Un evento drammatico che ha scosso e continua a scuotere le coscienze di noi italiani. La frana del monte Toc, con l’esondazione dell’acqua contenuta nella diga, resta uno dei fatti più vergognosi e raccapriccianti della nostra storia.
In questo periodo, durante le ore di educazione civica, i nostri insegnanti ci hanno proposto filmati, letture di articoli, riflessioni sull’accaduto. Però il momento più toccante è stato l’incontro con il sig. Lino Chies.
Alpino di Ogliano, ora ottantunenne, in quei giorni dell’ottobre 1963 aveva 21 anni e stava svolgendo l’anno di servizio militare obbligatorio quando si è trovato coinvolto nel dramma di Longarone.
Giovedì 7 dicembre è stato nostro ospite a scuola e ci ha raccontato cosa è successo quella sera; in Aula Magna eravamo presenti noi di 2^AT e le classi 1^AT, 2^BT, 4^AT e 5^AT.
Alle 23 circa, mentre in caserma lui ed i suoi commilitoni si stavano preparando al riposo, è stato dato l’allarme e tutti sono stati catapultati in una realtà spettrale, difficile anche solo da immaginare. Pensavano si trattasse di un attentato: mai avrebbero pensato a quello che in realtà era successo.
Longarone, completamente al buio, si presentava alle fievoli luci delle torce come un’immensa distesa di fango e macerie. Delle sue costruzioni e dei suoi abitanti non restavano che i ricordi.
Il giovane Lino ha scavato nel fango per giorni, riportando alla luce cadaveri scomposti e per la maggior parte irriconoscibili.
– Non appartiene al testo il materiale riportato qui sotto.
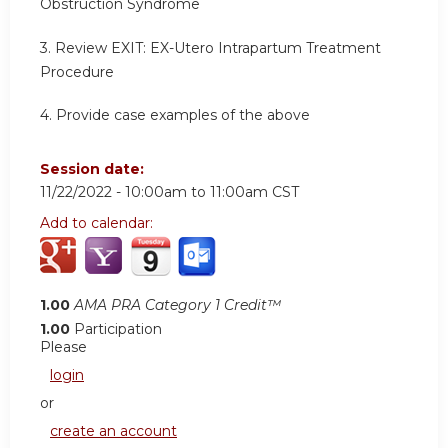
Obstruction Syndrome
3. Review EXIT: EX-Utero Intrapartum Treatment
Procedure
4. Provide case examples of the above
Session date:
11/22/2022 -
10:00am
to
11:00am
CST
Add to calendar:
1.00
AMA PRA Category 1 Credit™
1.00
Participation
Please
login
or
create an account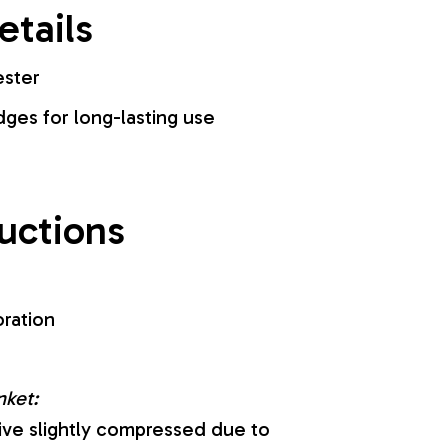
etails
ester
es for long-lasting use
ructions
oration
nket:
ive slightly compressed due to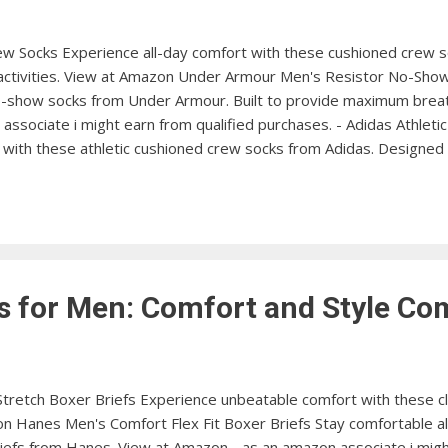
w Socks Experience all-day comfort with these cushioned crew s
 activities. View at Amazon Under Armour Men's Resistor No-Show
-show socks from Under Armour. Built to provide maximum breath
associate i might earn from qualified purchases. - Adidas Athlet
with these athletic cushioned crew socks from Adidas. Designed f
 Low Cut Socks Add a touch of style to your outfit with these 
hletic wear. View at Amazon Hanes Men's FreshIQ Crew Socks Ex
 these crew socks from Hanes. Featuring FreshIQ odor protection 
s for Men: Comfort and Style C
 Stretch Boxer Briefs Experience unbeatable comfort with these cl
on Hanes Men's Comfort Flex Fit Boxer Briefs Stay comfortable al
iefs from Hanes. View at Amazon - as an amazon associate i migh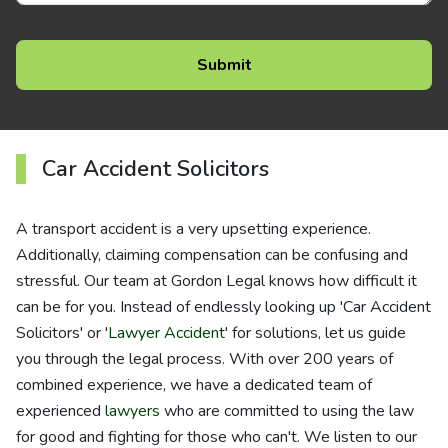
Car Accident Solicitors
A transport accident is a very upsetting experience.
Additionally, claiming compensation can be confusing and
stressful. Our team at Gordon Legal knows how difficult it
can be for you. Instead of endlessly looking up 'Car Accident
Solicitors' or '
Lawyer Accident
' for solutions, let us guide
you through the legal process. With over 200 years of
combined experience, we have a dedicated team of
experienced
lawyers
who are committed to using the law
for good and fighting for those who can't. We listen to our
Ha accolto i parenti delle vittime, rientrati in Italia da Paesi esteri per riconoscere i corpi dei loro cari.
L’esperienza scioccante lo ha segnato. Ancora oggi soffre di incubi e solo recentemente ha trovato la forza di ritornare in quei luoghi. Ogni anno, il 9 ottobre, si reca a Longarone per partecipare alla Messa e poi fa rientro a casa. Non è ancora riuscito ad affrontare la visione del cimitero.
Al sig. Lino, che è stato intervistato da Bruno Vespa e invitato a diverse trasmissioni televisive, abbiamo chiesto perché dedica il suo tempo a parlare della sua esperienza e in particolare con noi ragazzi, considerando anche il fatto che ricordare e raccontare gli provoca tanta sofferenza.
Ci ha risposto che sente la responsabilità di educare alla sicurezza, perché è importante che ognuno capisca che le sue azioni e le sue scelte hanno delle conseguenze sulla vita degli altri. A volte queste conseguenze sono drammatiche ed irreversibili.
Parlarne non può cambiare il passato, ma può aiutare a cambiare il futuro. Bisogna saper imparare dagli errori già commessi, in modo da non ricommetterli.
Questa tragedia si poteva evitare! Purtroppo, a volte, gli interessi economici ed i giochi di potere sono più importanti della vita umana.